And of course, today’s financing that we announced bolsters the balance sheet. But in aggregate, we think that all of those levers will put us on our path to profitability in ’27.

Operator: And your next question comes from Maxwell Skor with Morgan Stanley.

Maxwell Skor: Great. So based on your KOL interactions, how do physicians think about potentially initiating setrusumab, for example, prioritizing younger patients versus those with more advanced disease? Some checks we’ve done indicated earlier use in younger patients, but just wondering your thoughts and feedback from the community.

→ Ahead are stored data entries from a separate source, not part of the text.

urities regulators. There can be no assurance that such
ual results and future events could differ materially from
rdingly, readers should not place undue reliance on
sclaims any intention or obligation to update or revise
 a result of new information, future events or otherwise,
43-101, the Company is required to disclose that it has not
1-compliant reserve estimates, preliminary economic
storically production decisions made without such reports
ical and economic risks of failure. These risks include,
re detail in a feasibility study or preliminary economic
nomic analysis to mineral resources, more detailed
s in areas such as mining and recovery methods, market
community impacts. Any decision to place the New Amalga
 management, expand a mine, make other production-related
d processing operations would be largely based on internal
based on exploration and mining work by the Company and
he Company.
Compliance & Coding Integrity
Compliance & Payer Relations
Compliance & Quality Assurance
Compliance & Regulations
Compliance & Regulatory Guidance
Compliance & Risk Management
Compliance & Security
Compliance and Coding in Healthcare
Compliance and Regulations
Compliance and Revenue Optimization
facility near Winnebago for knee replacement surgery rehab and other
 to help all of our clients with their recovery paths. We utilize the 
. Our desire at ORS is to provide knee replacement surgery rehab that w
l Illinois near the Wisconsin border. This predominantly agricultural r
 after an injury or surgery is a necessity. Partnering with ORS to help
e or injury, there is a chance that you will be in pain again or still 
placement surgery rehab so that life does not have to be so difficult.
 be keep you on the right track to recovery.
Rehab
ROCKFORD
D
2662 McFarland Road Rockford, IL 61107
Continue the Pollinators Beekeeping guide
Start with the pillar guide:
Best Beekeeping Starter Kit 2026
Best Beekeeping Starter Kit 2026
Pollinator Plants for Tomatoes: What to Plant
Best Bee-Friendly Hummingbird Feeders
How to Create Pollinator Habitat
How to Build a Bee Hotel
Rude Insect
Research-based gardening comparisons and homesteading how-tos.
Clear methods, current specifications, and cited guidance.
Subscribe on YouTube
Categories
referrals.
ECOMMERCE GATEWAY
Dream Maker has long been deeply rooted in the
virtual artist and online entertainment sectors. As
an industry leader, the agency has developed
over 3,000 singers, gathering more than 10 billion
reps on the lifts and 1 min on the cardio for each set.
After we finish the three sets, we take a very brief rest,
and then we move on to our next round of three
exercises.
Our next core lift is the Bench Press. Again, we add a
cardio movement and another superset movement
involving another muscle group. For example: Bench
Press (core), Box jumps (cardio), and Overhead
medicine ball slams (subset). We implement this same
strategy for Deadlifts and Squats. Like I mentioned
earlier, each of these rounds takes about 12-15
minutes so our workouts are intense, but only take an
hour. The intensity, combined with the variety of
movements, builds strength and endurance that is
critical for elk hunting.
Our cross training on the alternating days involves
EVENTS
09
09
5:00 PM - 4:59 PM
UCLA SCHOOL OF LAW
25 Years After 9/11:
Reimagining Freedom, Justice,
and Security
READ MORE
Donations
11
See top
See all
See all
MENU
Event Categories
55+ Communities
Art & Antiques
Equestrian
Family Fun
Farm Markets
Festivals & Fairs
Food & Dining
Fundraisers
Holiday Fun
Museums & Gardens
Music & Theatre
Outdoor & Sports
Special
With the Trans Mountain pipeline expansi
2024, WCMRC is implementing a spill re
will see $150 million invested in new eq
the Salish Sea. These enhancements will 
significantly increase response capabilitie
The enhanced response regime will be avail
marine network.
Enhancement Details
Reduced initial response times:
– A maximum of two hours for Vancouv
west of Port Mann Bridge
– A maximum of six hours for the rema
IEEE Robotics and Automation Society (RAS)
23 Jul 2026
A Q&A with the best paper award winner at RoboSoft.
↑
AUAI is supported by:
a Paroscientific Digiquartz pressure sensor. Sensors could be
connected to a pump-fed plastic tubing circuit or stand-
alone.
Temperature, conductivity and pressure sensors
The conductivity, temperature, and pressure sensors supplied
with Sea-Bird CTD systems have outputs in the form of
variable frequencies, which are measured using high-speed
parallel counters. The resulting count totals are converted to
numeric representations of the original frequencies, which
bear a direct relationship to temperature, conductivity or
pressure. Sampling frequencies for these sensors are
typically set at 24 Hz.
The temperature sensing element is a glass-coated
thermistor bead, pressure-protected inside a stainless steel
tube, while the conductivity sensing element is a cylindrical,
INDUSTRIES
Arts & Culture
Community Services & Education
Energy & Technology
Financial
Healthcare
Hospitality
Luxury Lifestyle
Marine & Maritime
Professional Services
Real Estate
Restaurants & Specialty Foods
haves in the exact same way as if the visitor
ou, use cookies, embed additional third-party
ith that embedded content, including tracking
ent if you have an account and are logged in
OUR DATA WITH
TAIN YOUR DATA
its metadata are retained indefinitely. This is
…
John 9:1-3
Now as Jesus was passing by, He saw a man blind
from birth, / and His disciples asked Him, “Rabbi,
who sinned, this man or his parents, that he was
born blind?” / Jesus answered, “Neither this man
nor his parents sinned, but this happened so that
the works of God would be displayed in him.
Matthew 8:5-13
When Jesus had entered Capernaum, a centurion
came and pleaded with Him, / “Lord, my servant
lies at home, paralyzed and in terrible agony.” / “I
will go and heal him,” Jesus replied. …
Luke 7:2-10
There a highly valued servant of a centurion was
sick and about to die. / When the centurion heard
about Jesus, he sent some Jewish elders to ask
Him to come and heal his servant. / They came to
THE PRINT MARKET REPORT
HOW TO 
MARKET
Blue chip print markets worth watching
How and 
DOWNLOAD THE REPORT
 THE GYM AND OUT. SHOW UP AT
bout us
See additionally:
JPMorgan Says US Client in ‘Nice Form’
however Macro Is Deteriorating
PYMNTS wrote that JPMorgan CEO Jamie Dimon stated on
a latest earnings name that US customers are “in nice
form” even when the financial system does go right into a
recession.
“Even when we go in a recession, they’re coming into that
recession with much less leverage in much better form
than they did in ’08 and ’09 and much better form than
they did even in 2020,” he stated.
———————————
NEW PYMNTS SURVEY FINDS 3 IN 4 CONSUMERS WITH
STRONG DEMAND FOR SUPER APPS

Emil Kakkis: I think if we demonstrate the strong fracture effect across the age range, I think that it’s very likely the earliest adoption will be the patient with the most severe disease. And I think for many, that will be the type IIIs and type IV patients. We’d expect a higher fraction of those patients to get treated, and many of them are affected at a younger age. But really, at any age, if they’re Type IIIs and IVs, they have a more severe phenotype. Within Type I population, there may be a range of spectrum. There’s a significant fraction, maybe half or more, that have enough fractures to be really a detriment and for which even if they’re not having fractures there, a change in behavior, their avoidance of activities or the sedentary activities are a problem that they would still want to get treated.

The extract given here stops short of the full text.